Emissions by Industry
Last year, carbon emissions from the energy sector reached a record high, increasing 6% from 2020. After a global decline in emissions due to the covid-19 pandemic, they surged to 36.3 gigatonnes. Electricity and heat production created the most emissions and accounted for 46% of the global increase in emissions.
Coal emissions have grown to 15.3 gt, with oil generating 10.7 gt and natural gas creating 7.5 gt. Over 40% of 2021 carbon emission increase was from coal.
Burning fossil fuels for fuel and generating electricity results in the transport sector producing 16.2% of the world's emissions. Scientists estimate that if the road transport sector switched to entirely electric energy sources, global emissions could fall by almost 12 per cent.
Over 60% of road transport emissions are from personal vehicles, with the other 40% from freight vehicles. In the UK, a quarter of emissions come from transport - amounting to 1.8 tonnes of CO2 per person per year.
Emissions From Farming and Food
A quarter of all GHG emissions are from food production, and agriculture is the biggest contributor of methane and nitrous oxide. The majority of emissions are from rearing livestock (31%), followed by growing crops (27%), land use (24%) and the supply chain (18%).
Alarmingly, six% of global GHG emissions are from food waste. A quarter of all food produced every year is discarded, highlighting a major area where improvements are needed. In contrast, the entire aviation industry accounts for 2% of global GHG emissions.
Emissions from the Financial World
While the finance sector, including banks and investors, may not directly produce carbon, they finance projects that do. A report from 2020 found the industry directly funded emissions 700 times greater than their GHG contribution.
A significant lack of transparency defines finance, and their acknowledgements of emissions rarely include those produced through their investments. Without full accountability, banks and investors won’t cut their emissions enough to ensure climate change is controlled.
In the UK, the finance sector produced over 805 million tonnes of CO2e emissions in 2019. If the industry were a country, it would be the ninth biggest polluter in the world. UK investors continue to finance environmentally-damaging projects and are profiting from the climate crisis.
As more and more technology is integrated into our daily lives, the industry has grown, along with its emissions. Current estimates place tech emissions between 2 - 3.9%, a figure that’s likely to rise without significant interventions and adaptations.
The technology industry is making efforts to clean up its act. Half of all corporate procurement of renewable energy is from technology companies, and technology has increased energy efficiency and reduced emissions across other industries.

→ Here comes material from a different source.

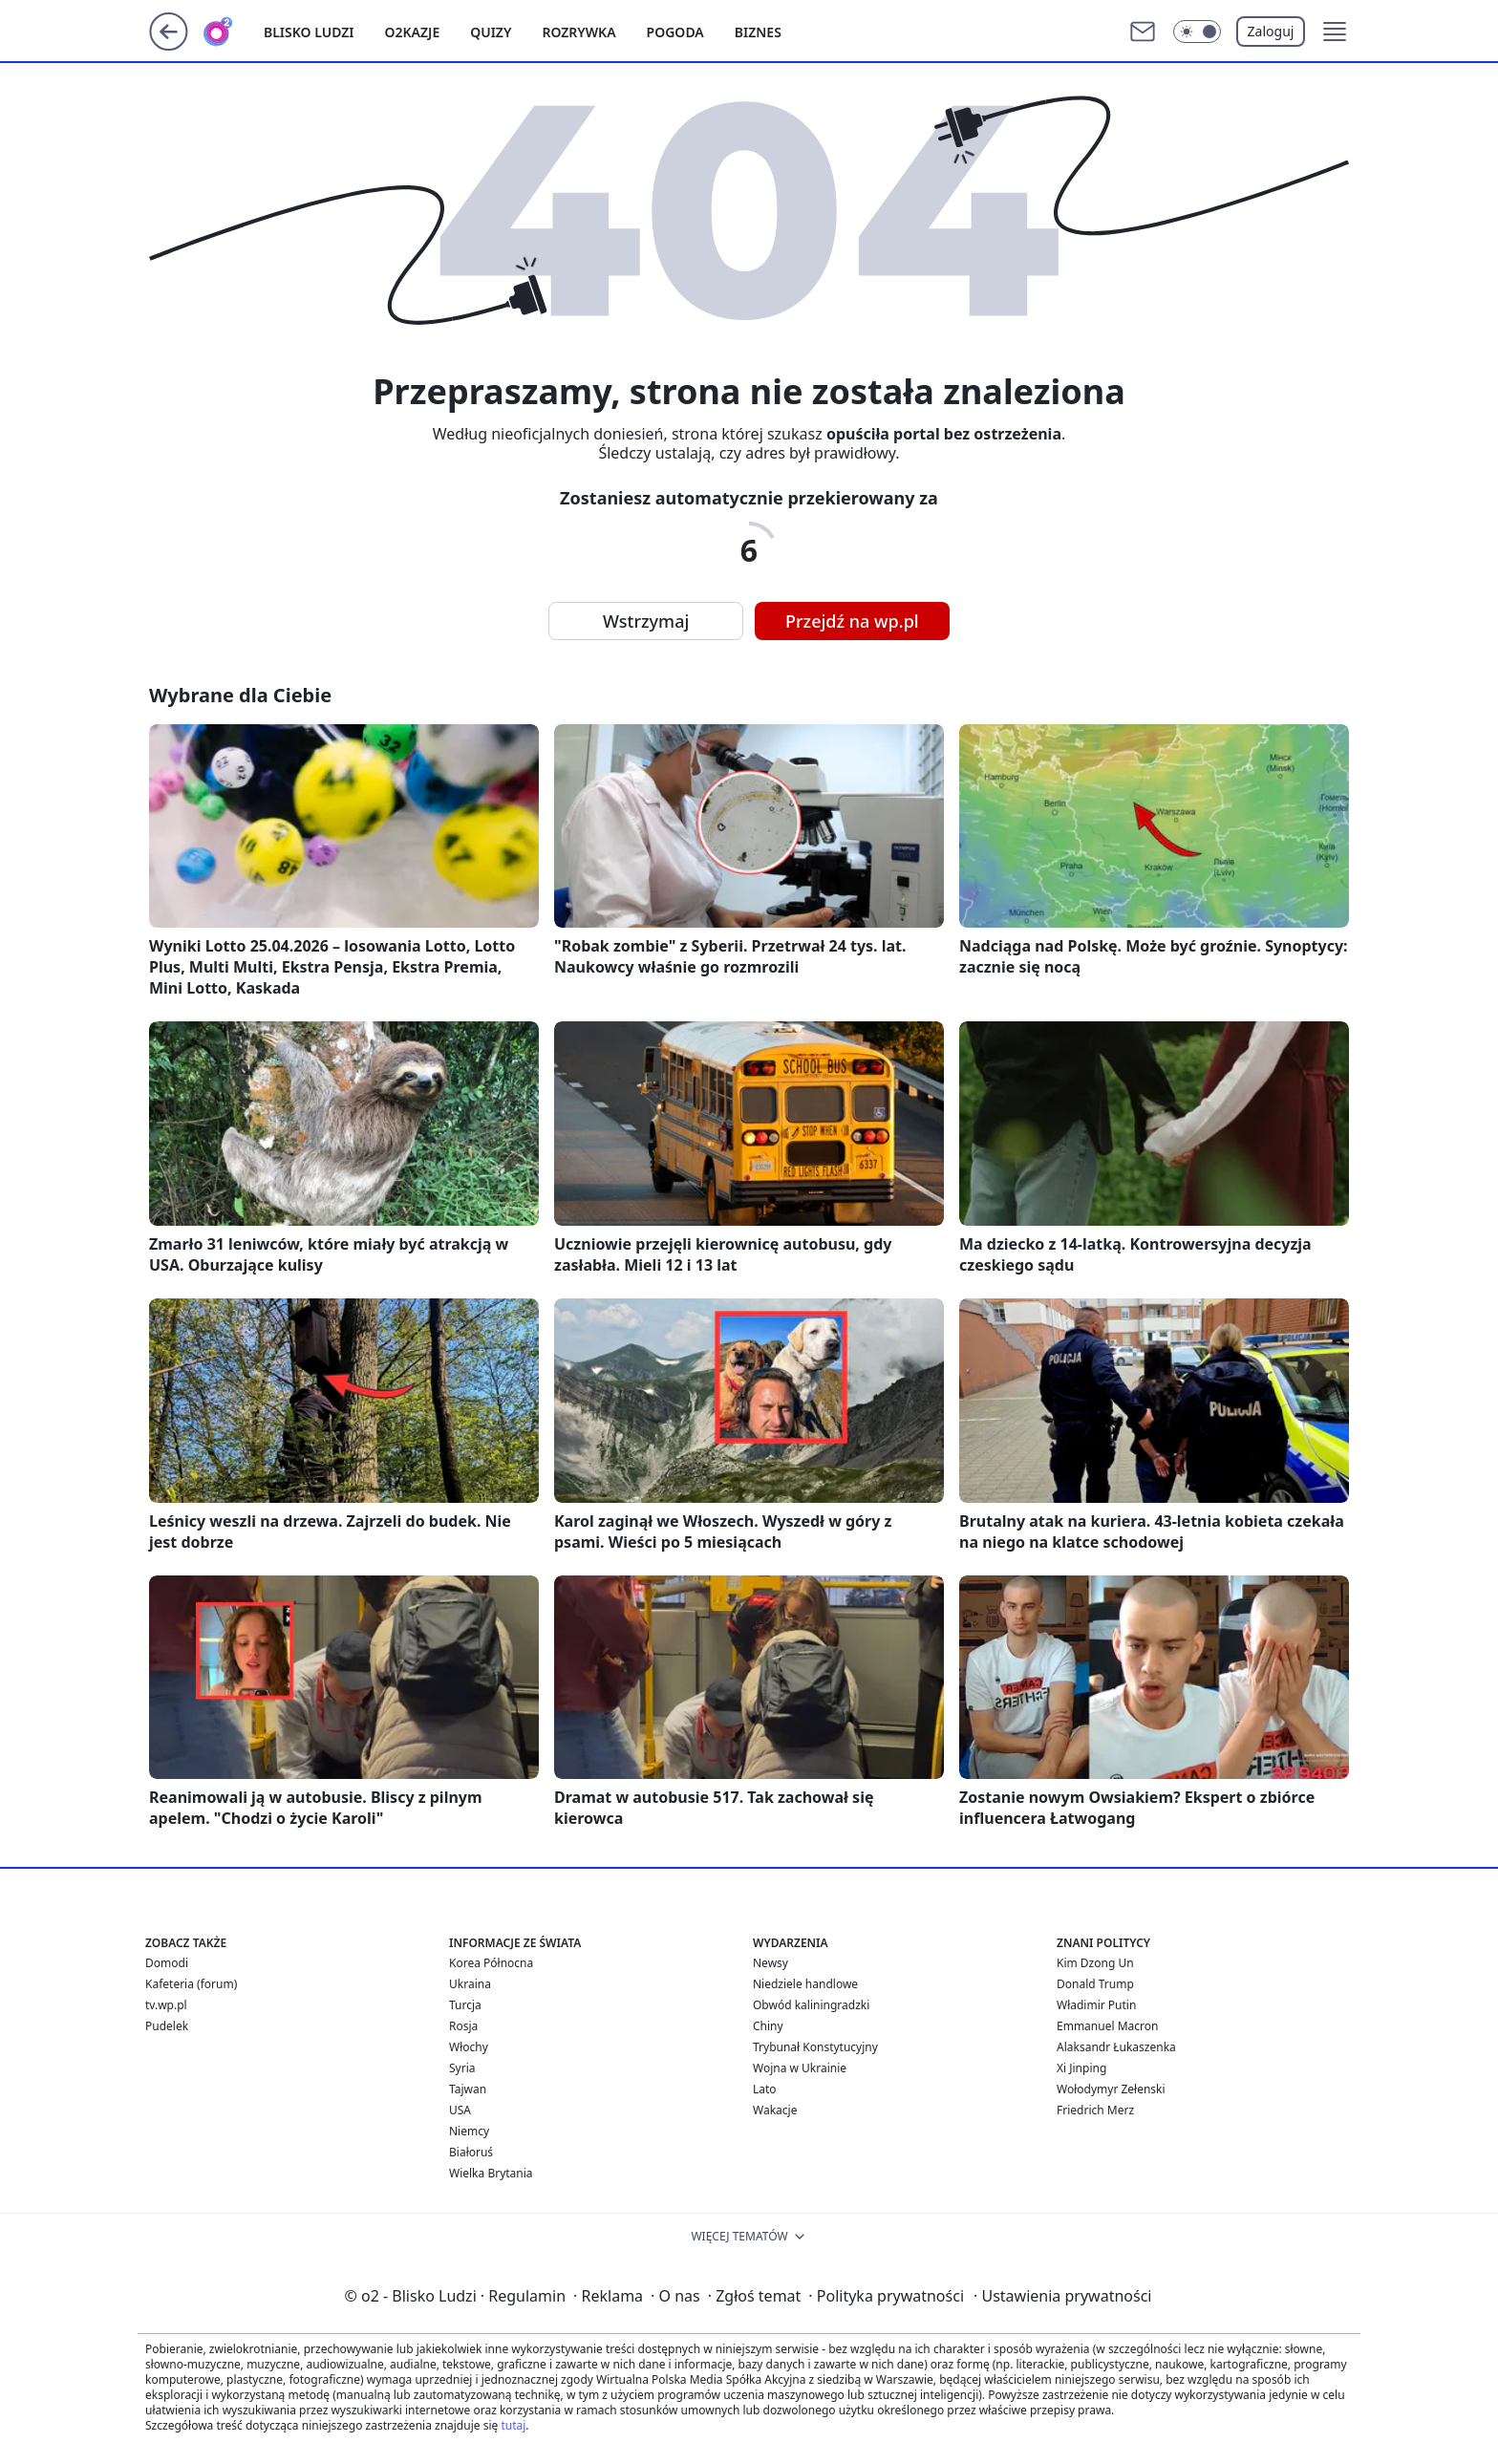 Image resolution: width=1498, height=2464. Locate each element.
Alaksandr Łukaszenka (1116, 2047)
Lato (765, 2089)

The European Green Digital Coalition, led by the European Commission and endorsed by the United Nations Environment Programme, is moving the industry towards a sustainable future. The pledge involves developing green digital alternatives to classic emission heavy tech and reaching carbon neutrality by 2040.
Experts estimate that digitisation of homes and businesses could reduce electricity usage by almost a quarter. The pledge was signed by over 20 companies, including Microsoft and Vodafone.
The energy industry continues to produce the most emissions across the world - a fact that’s unlikely to change as the population grows and electricity demand soars. Analysing who is generating the most greenhouse gasses is essential to prioritise where change must happen next.